§ Activity
In the records below, find the lines that include "Indústria" and copy each.

---- Exercise material

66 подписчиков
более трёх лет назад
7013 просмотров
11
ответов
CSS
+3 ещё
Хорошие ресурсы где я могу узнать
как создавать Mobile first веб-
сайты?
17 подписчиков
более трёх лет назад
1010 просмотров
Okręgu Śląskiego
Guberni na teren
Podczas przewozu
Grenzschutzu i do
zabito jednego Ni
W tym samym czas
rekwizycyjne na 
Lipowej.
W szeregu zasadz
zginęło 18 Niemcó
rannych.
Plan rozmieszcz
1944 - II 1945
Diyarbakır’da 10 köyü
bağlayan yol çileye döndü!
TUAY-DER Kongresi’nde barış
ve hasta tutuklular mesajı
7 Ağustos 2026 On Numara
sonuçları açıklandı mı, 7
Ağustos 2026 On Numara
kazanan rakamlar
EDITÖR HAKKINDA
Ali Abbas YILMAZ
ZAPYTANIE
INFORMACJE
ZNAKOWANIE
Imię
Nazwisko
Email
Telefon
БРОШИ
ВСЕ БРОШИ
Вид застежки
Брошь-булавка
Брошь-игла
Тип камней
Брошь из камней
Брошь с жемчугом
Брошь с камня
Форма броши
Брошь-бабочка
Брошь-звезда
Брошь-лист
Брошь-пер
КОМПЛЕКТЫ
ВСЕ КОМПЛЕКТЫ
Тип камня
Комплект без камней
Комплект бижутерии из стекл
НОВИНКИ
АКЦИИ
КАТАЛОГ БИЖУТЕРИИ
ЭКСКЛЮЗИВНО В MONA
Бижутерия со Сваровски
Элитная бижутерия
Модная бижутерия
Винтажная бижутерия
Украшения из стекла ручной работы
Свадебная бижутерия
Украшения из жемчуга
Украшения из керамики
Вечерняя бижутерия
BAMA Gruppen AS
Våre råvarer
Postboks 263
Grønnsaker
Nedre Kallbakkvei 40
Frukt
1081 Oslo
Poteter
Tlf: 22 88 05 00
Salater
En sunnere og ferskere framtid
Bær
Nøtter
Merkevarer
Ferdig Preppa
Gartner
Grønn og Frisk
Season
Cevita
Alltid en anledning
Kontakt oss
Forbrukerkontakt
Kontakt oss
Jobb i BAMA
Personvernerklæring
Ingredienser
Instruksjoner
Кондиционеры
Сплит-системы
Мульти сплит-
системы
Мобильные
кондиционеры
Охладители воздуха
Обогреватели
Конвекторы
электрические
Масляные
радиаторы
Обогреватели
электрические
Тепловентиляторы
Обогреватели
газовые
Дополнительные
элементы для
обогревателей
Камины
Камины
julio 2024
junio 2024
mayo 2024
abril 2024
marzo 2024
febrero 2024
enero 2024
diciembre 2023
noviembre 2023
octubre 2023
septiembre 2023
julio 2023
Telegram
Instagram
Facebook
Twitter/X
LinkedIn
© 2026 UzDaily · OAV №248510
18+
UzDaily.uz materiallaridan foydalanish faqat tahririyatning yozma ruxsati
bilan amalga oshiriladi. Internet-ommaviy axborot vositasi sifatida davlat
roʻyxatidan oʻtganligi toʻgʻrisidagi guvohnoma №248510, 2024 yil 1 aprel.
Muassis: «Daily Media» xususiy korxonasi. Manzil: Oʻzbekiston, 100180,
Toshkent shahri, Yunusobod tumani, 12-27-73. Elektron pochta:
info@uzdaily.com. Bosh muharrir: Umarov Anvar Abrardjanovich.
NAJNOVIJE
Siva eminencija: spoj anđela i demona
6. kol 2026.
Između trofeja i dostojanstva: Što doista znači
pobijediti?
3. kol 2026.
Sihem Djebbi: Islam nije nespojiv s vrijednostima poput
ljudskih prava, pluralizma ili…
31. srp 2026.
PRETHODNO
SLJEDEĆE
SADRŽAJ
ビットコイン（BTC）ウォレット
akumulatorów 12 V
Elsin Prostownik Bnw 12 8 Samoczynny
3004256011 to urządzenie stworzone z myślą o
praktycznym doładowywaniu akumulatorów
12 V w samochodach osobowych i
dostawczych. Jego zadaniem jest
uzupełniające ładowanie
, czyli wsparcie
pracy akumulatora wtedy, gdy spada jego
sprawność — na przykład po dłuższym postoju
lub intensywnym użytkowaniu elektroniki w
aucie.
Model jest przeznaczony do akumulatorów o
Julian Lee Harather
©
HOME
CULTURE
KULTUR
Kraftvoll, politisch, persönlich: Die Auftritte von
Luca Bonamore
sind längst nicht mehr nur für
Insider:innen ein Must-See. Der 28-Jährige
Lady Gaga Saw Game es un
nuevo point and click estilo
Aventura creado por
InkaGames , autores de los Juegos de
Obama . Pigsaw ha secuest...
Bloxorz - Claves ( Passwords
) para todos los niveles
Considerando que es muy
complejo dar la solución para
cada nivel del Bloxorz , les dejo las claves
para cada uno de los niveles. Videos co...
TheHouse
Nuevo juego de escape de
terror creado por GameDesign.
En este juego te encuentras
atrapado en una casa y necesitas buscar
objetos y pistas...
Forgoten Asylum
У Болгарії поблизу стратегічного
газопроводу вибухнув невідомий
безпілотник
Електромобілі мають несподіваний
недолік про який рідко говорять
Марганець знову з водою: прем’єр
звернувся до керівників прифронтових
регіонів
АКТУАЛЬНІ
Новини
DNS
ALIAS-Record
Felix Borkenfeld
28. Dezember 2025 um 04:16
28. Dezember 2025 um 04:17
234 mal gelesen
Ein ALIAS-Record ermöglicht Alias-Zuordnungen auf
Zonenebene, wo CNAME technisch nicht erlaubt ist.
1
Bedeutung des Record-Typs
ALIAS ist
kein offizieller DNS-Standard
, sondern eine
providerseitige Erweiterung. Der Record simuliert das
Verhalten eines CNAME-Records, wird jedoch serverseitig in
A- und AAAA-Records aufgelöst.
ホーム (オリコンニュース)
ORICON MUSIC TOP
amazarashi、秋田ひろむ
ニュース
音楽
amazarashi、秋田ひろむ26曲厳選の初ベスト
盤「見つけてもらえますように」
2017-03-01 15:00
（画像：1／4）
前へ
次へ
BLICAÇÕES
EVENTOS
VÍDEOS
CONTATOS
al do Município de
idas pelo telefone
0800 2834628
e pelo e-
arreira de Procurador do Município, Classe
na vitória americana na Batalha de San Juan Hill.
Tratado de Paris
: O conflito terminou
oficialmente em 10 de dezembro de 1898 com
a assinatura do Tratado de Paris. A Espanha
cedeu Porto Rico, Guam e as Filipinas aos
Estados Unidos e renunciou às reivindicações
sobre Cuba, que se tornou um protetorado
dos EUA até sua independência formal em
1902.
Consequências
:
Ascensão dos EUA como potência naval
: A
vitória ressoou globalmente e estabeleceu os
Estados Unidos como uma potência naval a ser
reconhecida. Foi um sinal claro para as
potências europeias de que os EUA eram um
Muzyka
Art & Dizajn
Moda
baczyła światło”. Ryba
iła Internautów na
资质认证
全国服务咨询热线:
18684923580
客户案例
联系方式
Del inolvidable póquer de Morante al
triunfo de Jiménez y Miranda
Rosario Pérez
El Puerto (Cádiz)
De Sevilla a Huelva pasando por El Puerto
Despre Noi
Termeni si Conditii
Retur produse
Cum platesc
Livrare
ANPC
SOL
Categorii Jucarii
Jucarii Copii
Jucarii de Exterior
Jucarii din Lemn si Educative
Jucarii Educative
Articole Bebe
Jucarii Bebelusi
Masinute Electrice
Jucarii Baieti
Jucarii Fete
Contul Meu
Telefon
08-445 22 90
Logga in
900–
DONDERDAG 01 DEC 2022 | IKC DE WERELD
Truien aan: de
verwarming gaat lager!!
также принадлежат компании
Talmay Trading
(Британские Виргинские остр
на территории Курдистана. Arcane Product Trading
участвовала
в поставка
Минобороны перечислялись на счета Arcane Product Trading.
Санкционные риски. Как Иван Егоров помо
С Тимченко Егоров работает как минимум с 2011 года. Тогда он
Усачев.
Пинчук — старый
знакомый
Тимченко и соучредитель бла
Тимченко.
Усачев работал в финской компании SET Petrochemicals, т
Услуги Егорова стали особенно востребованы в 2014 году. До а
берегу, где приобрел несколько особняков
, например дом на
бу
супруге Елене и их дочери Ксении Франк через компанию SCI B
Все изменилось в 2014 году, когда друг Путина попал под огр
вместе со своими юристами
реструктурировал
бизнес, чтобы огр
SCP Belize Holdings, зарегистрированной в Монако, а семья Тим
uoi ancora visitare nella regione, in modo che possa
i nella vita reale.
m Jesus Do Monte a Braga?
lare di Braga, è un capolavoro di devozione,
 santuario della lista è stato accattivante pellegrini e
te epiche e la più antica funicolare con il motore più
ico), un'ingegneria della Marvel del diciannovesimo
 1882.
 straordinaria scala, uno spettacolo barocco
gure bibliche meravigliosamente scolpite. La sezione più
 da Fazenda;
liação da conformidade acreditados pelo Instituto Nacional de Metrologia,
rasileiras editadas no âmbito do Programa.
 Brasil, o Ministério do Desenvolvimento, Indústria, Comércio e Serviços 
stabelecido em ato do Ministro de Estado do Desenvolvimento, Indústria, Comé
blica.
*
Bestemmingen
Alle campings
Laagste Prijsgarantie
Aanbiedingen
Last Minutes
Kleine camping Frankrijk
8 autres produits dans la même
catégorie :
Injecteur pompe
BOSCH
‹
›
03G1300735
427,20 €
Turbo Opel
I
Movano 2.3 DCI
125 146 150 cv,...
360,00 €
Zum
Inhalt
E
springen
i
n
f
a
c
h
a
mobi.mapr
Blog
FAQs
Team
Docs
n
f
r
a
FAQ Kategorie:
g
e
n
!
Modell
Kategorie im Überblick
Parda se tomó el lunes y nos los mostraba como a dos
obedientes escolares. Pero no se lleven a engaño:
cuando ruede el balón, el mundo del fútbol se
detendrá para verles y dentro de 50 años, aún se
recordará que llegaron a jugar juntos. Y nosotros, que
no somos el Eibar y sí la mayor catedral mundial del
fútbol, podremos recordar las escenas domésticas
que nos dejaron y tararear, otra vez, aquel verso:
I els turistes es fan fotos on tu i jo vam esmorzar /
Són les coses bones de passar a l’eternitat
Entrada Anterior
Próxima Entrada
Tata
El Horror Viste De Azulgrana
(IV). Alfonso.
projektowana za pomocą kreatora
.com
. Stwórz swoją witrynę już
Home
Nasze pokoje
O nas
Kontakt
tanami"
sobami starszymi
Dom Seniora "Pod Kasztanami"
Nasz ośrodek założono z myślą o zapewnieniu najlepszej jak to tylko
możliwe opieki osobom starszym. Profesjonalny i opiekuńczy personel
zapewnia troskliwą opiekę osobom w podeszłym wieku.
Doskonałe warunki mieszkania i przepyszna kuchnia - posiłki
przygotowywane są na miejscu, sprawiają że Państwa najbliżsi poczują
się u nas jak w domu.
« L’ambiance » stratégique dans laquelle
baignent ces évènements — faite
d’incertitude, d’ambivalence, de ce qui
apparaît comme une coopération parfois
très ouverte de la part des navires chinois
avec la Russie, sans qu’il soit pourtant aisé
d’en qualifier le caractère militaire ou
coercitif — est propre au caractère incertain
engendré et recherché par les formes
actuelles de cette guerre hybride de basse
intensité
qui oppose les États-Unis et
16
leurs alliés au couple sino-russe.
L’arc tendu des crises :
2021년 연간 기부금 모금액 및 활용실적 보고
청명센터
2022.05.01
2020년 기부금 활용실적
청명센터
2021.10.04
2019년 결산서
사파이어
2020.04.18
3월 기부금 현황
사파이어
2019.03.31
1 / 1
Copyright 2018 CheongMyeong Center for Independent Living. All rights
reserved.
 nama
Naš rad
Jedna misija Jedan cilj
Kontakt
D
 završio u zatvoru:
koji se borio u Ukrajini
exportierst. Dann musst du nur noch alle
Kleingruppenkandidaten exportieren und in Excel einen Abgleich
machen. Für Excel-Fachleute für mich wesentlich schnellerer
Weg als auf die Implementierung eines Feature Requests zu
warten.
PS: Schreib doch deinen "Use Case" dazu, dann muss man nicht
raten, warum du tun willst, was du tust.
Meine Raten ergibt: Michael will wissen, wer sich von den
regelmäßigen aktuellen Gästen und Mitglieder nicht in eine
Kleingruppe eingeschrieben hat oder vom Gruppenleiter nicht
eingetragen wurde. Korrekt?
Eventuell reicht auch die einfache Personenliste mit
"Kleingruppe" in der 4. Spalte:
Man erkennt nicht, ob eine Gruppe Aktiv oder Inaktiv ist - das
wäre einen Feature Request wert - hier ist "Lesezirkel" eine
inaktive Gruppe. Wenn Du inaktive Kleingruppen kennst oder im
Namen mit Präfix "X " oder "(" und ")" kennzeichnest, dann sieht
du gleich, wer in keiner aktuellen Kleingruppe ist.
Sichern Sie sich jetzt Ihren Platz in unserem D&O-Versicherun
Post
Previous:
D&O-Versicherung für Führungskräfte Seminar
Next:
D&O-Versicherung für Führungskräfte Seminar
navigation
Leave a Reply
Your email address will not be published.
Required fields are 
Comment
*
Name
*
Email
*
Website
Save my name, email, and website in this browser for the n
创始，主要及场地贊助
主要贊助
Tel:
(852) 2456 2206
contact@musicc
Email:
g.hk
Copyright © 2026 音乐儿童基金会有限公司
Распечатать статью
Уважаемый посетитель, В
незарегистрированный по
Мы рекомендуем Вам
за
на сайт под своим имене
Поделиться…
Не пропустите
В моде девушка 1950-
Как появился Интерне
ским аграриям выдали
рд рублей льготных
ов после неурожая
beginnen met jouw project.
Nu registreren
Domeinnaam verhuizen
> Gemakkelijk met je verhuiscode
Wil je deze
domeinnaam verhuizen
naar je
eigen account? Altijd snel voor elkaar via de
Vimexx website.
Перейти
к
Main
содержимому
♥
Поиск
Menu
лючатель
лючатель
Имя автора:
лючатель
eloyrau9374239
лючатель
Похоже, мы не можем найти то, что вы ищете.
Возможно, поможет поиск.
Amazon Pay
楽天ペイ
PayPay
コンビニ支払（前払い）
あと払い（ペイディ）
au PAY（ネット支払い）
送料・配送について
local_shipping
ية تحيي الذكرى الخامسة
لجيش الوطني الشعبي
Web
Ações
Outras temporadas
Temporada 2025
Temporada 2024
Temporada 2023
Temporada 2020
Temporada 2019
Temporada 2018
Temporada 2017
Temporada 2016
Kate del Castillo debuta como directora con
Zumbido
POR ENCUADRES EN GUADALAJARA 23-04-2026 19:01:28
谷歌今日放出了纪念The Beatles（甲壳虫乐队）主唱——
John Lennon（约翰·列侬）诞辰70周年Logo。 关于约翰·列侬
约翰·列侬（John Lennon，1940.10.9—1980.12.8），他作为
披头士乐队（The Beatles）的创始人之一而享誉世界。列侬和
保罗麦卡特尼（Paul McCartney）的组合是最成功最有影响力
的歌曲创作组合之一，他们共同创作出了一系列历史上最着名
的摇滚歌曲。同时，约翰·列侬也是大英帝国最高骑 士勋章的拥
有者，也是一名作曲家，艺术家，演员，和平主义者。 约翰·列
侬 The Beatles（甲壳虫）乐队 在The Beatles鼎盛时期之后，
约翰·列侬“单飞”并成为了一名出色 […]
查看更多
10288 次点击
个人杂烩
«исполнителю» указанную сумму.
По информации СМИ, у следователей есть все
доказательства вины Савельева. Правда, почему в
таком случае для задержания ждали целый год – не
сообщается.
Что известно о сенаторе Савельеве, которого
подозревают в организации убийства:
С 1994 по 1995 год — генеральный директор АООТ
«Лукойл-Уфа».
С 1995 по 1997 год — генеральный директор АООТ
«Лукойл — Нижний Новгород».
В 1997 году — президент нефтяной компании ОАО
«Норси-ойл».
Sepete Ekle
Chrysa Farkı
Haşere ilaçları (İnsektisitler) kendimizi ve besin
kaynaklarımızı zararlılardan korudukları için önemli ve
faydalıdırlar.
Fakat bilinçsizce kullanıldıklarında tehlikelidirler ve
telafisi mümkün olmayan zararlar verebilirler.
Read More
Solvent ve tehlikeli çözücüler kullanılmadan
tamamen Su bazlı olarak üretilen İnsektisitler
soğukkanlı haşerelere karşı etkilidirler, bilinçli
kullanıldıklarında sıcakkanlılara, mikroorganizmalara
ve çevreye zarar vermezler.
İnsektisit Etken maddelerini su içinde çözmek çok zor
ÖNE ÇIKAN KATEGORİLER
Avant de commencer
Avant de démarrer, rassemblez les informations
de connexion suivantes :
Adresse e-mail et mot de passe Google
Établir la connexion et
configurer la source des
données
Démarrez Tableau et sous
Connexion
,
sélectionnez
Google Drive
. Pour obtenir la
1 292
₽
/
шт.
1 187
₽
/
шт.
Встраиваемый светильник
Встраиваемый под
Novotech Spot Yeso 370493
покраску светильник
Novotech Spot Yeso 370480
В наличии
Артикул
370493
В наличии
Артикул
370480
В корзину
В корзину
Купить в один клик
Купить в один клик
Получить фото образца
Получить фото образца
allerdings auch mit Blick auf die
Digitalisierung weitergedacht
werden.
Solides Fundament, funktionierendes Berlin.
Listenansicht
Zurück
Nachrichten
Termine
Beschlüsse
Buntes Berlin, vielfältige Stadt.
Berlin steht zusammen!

--------

§ Answer space
 Brasil, o Ministério do Desenvolvimento, Indústria, Comércio e Serviços 
stabelecido em ato do Ministro de Estado do Desenvolvimento, Indústria, Comé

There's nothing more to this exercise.